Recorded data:
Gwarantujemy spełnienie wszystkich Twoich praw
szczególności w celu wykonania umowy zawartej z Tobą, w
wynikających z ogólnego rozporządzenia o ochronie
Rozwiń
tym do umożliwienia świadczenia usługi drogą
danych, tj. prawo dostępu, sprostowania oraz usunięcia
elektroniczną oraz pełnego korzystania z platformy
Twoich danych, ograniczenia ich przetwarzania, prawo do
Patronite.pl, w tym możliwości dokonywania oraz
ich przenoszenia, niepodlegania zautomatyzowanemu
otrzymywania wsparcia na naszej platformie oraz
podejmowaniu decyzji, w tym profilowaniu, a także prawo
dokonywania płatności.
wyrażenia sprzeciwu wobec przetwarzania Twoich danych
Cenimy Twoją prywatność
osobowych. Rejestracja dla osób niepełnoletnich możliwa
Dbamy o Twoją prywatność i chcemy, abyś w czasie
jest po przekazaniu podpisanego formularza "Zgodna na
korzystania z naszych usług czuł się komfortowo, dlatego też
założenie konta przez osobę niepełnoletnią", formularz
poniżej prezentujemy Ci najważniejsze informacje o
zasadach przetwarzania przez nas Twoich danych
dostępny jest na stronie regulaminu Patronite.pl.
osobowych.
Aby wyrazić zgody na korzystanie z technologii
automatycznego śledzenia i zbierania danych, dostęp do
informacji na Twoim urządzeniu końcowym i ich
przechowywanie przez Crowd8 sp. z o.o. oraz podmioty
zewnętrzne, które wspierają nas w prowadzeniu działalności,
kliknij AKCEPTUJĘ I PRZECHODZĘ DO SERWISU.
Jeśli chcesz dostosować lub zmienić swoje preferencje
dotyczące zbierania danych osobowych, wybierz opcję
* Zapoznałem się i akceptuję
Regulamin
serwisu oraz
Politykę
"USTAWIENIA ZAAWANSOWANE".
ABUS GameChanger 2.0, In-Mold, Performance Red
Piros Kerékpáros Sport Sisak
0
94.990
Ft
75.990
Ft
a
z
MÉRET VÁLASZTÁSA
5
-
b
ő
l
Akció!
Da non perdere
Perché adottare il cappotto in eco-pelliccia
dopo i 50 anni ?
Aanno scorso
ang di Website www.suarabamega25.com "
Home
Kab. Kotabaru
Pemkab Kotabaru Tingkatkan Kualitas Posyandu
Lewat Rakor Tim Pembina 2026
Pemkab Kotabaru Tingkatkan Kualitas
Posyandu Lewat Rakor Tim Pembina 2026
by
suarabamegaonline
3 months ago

| AIM OF THE TASK |
If a line comes after the one containing "danych, tj. prawo", leave it out; set down every line of the data before it, and that line itself, exactly.

| RESULT OF THE TASK |
Gwarantujemy spełnienie wszystkich Twoich praw
szczególności w celu wykonania umowy zawartej z Tobą, w
wynikających z ogólnego rozporządzenia o ochronie
Rozwiń
tym do umożliwienia świadczenia usługi drogą
danych, tj. prawo dostępu, sprostowania oraz usunięcia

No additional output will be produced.